A Niche of a Niche

Smartphones for Seniors Get Little Traction

Doro_lDemographics don’t always correlate with the realities of the market. Smartphones for seniors seems an obvious niche given the expanding penetration rate of smartphones and the growing elderly population. However, it appears there’s been limited demand for such devices.

Yesterday, Doro, a Swedish phone manufacturer specialising in handsets for seniors, reported that its smartphone makes up only 7% of its mobile device sales. The company’s portfolio has several simplified, big-button feature phones and one smartphone: the Liberto 810. Doro has stripped away levels of complexity in its user interfaces and made the hardware large and clear, with screens optimised for older eyes and sound optimised for older ears.

The Liberto 810 is a 3G Android device tailor-made for seniors and their families. It has a four-inch 800 x 480 touch screen, a simple five-megapixel rear camera and front VGA camera, GPS and Wi-Fi, and runs Android 4.1 Jelly Bean on a single-core 1 GHz processor. It’s a few years behind its time, but the goal isn’t to break new ground. What it lacks in horsepower it makes up for in ease-of-use — the user interface is a grid of large icons, and the home screen is optimized with quick access to three contacts. It retails for about $200, unsubsidized and unlocked.

What makes the Liberto 810 interesting isn’t the hardware, but rather Doro’s remote management service that enables the user’s family to remotely maintain the smartphone. This includes the device’s layout, contacts list and apps. It’s an appealing feature which the company should highlight above the usual handset specs.

The fact that Doro finds few seniors upgrading from feature phones to smartphones isn’t surprising. A converged device like a smartphone is likely to have limited appeal to the elderly, while dedicated feature phones are more similar to fixed-line phones. Many younger seniors such as those in their 60s have been using mobile technologies and the Internet for more than a decade. This means that many are already comfortable with smartphones — the modern-day older generation is hip and IT-ready. Given the large number of low-cost smartphones and tablets available, the window for smartphones optimised for seniors is closing.

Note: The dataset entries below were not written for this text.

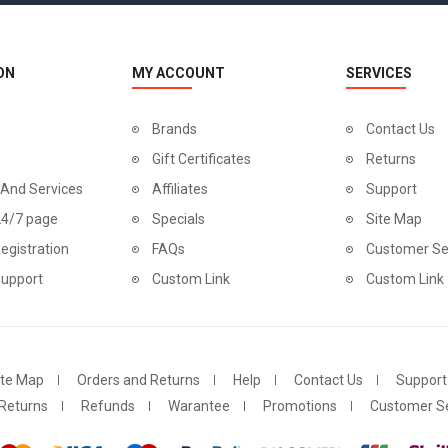
ON
MY ACCOUNT
SERVICES
Brands
Contact Us
Gift Certificates
Returns
 And Services
Affiliates
Support
24/7 page
Specials
Site Map
egistration
FAQs
Customer Se
Support
Custom Link
Custom Link
ite Map
Orders and Returns
Help
Contact Us
Support
Returns
Refunds
Warantee
Promotions
Customer Se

Nonetheless, CCS Insight believes that handset makers and platform providers should pay attention to the ageing population and look to add features to their existing products which could benefit older users (see Phone-Makers Must Improve for an Ageing Population). It’s important to cater to the realities of the market, and accessibility is about more than creating goodwill. Products on the market will now have to mature with their users.